My Assembler Development Update

jj2007 · May 14, 2012, 05:58:44 PM

Quote from: johnsa on May 13, 2012, 09:12:38 PM
Once the symbol table starts running now and all identifiers/equ's etc start adding.. by the time I get past windows/winextra.inc I'm already sitting on about 60,000 entries and the table grows to a whopping 150Mb.

150MB/60k=2500 bytes per entry? Why so much? Can you give an example of such entries?

By the way: We count on you. Jwasm is on ice.

johnsa · May 14, 2012, 06:30:01 PM

Code Select


; Symbol Table Entry Types.
STYPE_LABEL     equ 0
STYPE_PROC      equ 1
STYPE_MACRO     equ 2
STYPE_VARIABLE  equ 3
STYPE_STRUCT    equ 4
STYPE_CONST     equ 5
STYPE_EQUATE    equ 6
STYPE_ENUM      equ 7
STYPE_EXTRN     equ 8
STYLE_LITERAL   equ 9
STYPE_RECORD    equ 10
STYPE_UNION     equ 11
STYPE_NAMESPACE equ 12
STYPE_CLASS     equ 13
STYPE_METHOD    equ 14
STYPE_SEGMENT   equ 15
STYPE_SECTION   equ 16
STYPE_TEXTEQU   equ 17
STYPE_UNKNOWN   equ 18				; For when we create a symbol before we know what to do with it.

ARGTYPE_BYTE  equ 0
ARGTYPE_WORD  equ 1
ARGTYPE_DWORD equ 2

SYMBOL struct
	hash       dd ?
	symType    dd ?					; Symbol Type.
	filePtr    dd ?					; Source File or external lib/obj file containing definition ptr. 
	line       dd ?					; Line number symbol defined on.
	address    dd ?
	sectionDef dd ?					; Section id symbol defined in.
	segmentDef dd ?					; Segment id symbol defined in.
	sSize      db ?					; size in bits if variable or element bit size if DUP/Array.
	sLen       dd ?					; Number of elements if Array/DUP or BSS count.
	int8alue   db ?					; Actual integral value of symbol.
	int16alue  dw ?					; Actual integral value of symbol.
	int32alue  dd ?					; Actual integral value of symbol.
	int64alue  dq ?					; Actual integral value of symbol.
	fValue32   REAL4 0.0			; Floating point value.
	fValue64   REAL8 0.0			; Floating point value.
	fValue80   REAL10 0.0			; Floating point value.
	symName    db 64 DUP (?)
	isDeclared db ?
	isDefined  db ?
	isExtern   db ?
	isType     db ?					; Is this symbol a type reference? (IE: struct or DWORD etc).
	usage      dd ?					; Number of times this symbol has been referenced via offset,addr,lea,call,invoke etc.
	argCount   db ?					; If Proc or macro, how many args does it have?
	argTypes   db 64 DUP (?)		; Argument types.
	scopePtr   dd ?					; Pointer to a scope entry (namespace, local etc).
	prevPtr    dd ?
	nextPtr    dd ?					; Pointer to next symbol entry in linked list.
SYMBOL ends

Thats tentative, it will change no doubt.
I think i've solved the issue by working backwards.
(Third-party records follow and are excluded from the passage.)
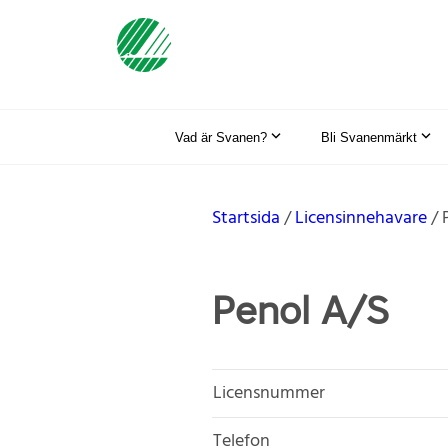
Vad är Svanen?
Bli Svanenmärkt
Startsida
Licensinnehavare
Penol A/S
Licensnummer
Telefon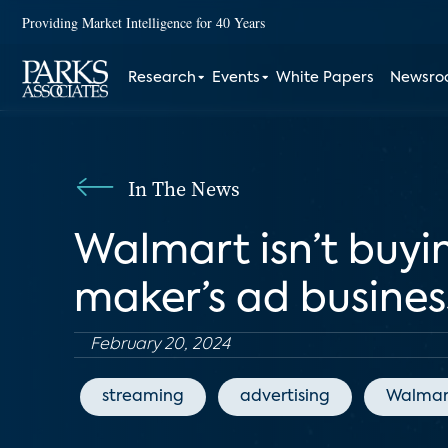
Providing Market Intelligence for 40 Years
Research
Events
White Papers
Newsr
In The News
Walmart isn’t buyin
maker’s ad busines
February 20, 2024
streaming
advertising
Walmar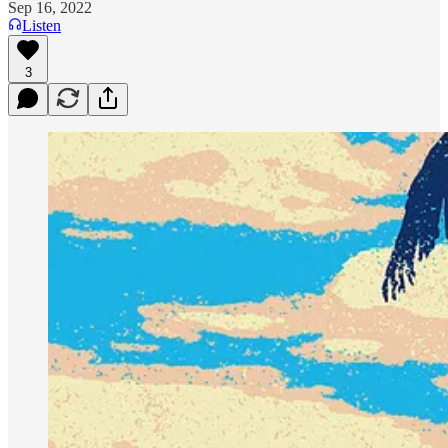
Sep 16, 2022
Listen
3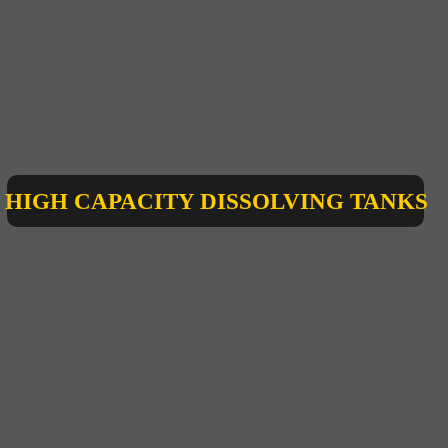
HIGH CAPACITY DISSOLVING TANKS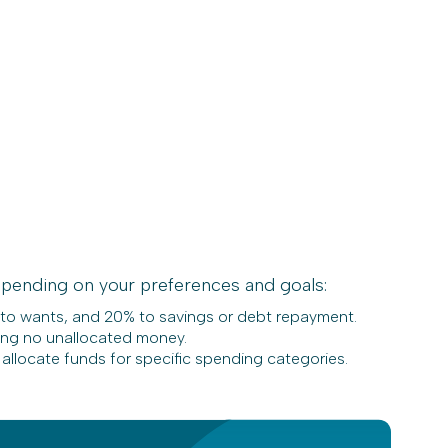
pending on your preferences and goals:
 to wants, and 20% to savings or debt repayment.
ing no unallocated money.
 allocate funds for specific spending categories.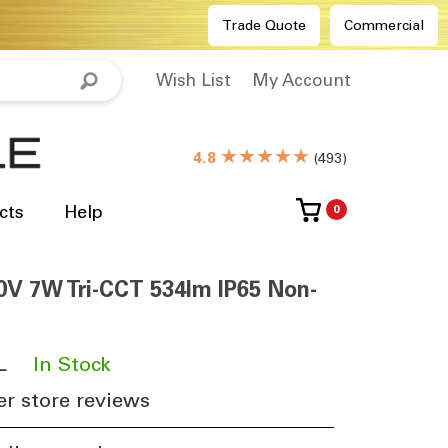
Trade Quote
Commercial
Wish List
My Account
★★★★★
4.8
(
493
)
cts
Help
0
0V 7W Tri-CCT 534lm IP65 Non-
L
​
In Stock
r store reviews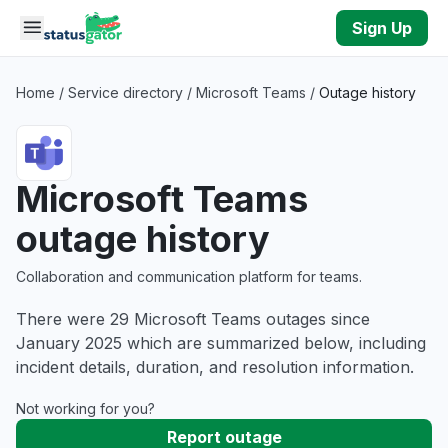
Skip to main content
Sign Up
Home
/
Service directory
/
Microsoft Teams
/
Outage history
Microsoft Teams
outage history
Collaboration and communication platform for teams.
There were 29 Microsoft Teams outages since
January 2025 which are summarized below, including
incident details, duration, and resolution information.
Not working for you?
Report outage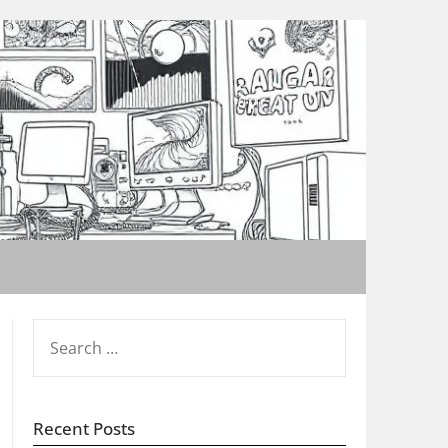
SEARCH
FOR:
Recent Posts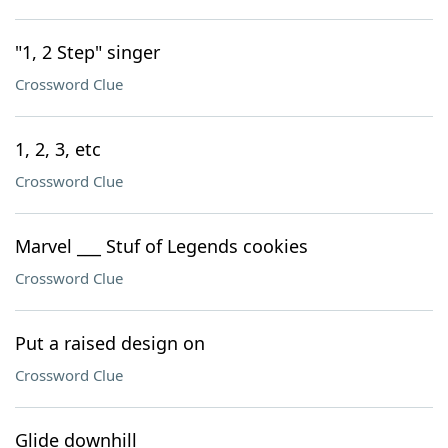
"1, 2 Step" singer
Crossword Clue
1, 2, 3, etc
Crossword Clue
Marvel ___ Stuf of Legends cookies
Crossword Clue
Put a raised design on
Crossword Clue
Glide downhill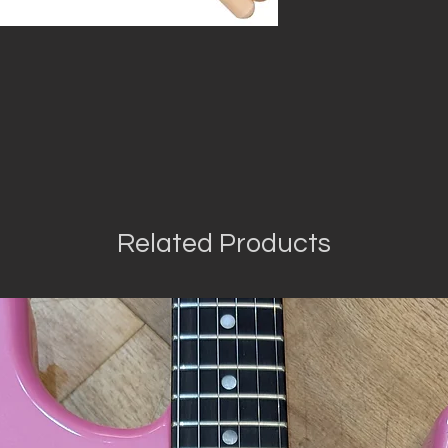
Related Products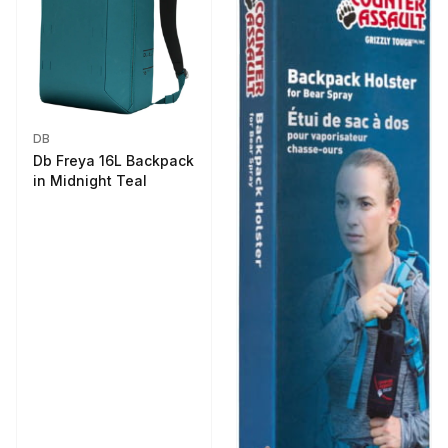
DB
Db Freya 16L Backpack
in Midnight Teal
I add symbols as "UNKNOWN" on reference, then on the next pass it'll use the declaration to fill in the symbol information. This means ONLY symbols that are actually used are created and makes it a lot faster.

I've added in the first recursive stage of the parser for blocks/nestings and macros (anything that can be terminated by ENDM.. rept, repeat, ifp ifpc.. etc).
Making a few minor adjustments now for the multi-pass, fixing a bug in expression and having it output some more debug info.
In theory then I can send out another update that should fully generate ORG directives including symbol references and expressions... IE: org 20+(-2)+myVariable AND -4 for example

Has there been an official statement on jwasm? I know that 2.07 was suppose to come out beginning of the year and that hasn't happened yet...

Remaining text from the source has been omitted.